Corporation X is a calendar-year taxpayer. On its Federal income tax return for 1967 (the latest taxable year for which X, prior to August 1, 1969, filed a return) X used a straight line method of depreciation with respect to certain public utility property placed in service before 1965 and used the declining balance method of depreciation using 200 percent of the straight line rate (double declining balance) with respect to the same kind of public utility property placed in service after 1964. In 1968 and 1970, X placed in service additional public utility property of the same kind. The applicable 1968 method with respect to the above described public utility property is shown in the following chart:

Property held in 1970Placed in serviceMethod on 1967 returnApplicable 1968 method
Group 1Before 1965Straight lineStraight line.
Group 2After 1964 and before 1968Double declining balanceDouble declining balance.
Group 3After 1967 and before 1969 Do.
Group 4After 1968 Do.
Example 2.

Corporation Y is a calendar-year taxpayer engaged exclusively in the trade or business of the furnishing of electrical energy.
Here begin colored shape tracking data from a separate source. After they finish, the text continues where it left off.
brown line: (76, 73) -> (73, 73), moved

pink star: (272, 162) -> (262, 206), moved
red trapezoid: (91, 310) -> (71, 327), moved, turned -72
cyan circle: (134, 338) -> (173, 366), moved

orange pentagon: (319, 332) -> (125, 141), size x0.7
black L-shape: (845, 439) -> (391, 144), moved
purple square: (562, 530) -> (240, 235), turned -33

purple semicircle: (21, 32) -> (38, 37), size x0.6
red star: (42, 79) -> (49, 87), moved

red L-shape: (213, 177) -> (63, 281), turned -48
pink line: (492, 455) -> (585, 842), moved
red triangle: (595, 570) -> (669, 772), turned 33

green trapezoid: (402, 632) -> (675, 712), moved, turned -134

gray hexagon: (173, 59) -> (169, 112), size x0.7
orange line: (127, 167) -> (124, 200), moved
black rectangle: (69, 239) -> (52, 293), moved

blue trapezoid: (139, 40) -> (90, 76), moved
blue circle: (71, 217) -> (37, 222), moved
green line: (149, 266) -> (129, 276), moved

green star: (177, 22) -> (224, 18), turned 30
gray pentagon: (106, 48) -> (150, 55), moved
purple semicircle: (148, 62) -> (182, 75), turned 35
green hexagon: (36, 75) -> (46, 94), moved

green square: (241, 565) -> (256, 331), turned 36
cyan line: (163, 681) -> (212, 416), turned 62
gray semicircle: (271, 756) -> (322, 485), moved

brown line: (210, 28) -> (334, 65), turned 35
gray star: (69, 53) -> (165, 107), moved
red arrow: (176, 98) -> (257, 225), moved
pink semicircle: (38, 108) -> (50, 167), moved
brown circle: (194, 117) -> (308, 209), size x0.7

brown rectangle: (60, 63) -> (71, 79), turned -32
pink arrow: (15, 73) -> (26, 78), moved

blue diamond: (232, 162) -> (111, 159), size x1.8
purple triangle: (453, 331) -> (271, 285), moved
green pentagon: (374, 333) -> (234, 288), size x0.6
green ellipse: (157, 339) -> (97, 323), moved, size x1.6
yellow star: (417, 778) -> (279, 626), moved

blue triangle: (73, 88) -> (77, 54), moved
In 1954, Y placed in service hydroelectric generators and for all purposes Y has taken straight line depreciation with respect to such generators. In 1960, Y placed in service fossil fuel generators and for all purposes since 1960 has used the declining balance method of depreciation using a rate of 150 percent of the straight line rate (computed without reduction for salvage) with respect to such generators. After 1960 and before 1970 Y did not place in service any generators. In 1970, Y placed in service additional hydroelectric generators. The applicable 1968 method with respect to the hydroelectric generators placed in service in 1970 would be the straight line method because it was the method used by Y on its return for the latest taxable year for which Y filed a return before August 1, 1969, with respect to property of the same kind (i.e., hydroelectric generators) most recently placed in service.

Example 3.

Assume the same facts as in example (2), except that the generators placed in service in 1970 were nuclear generators. The applicable 1968 method with respect to such generators is the declining balance method using a rate of 150 percent of the straight line rate because, with respect to property of the most similar kind (fossil fuel generators) most recently placed in service, Y used such declining balance method on its return for the latest taxable year for which it filed a return before August 1, 1969.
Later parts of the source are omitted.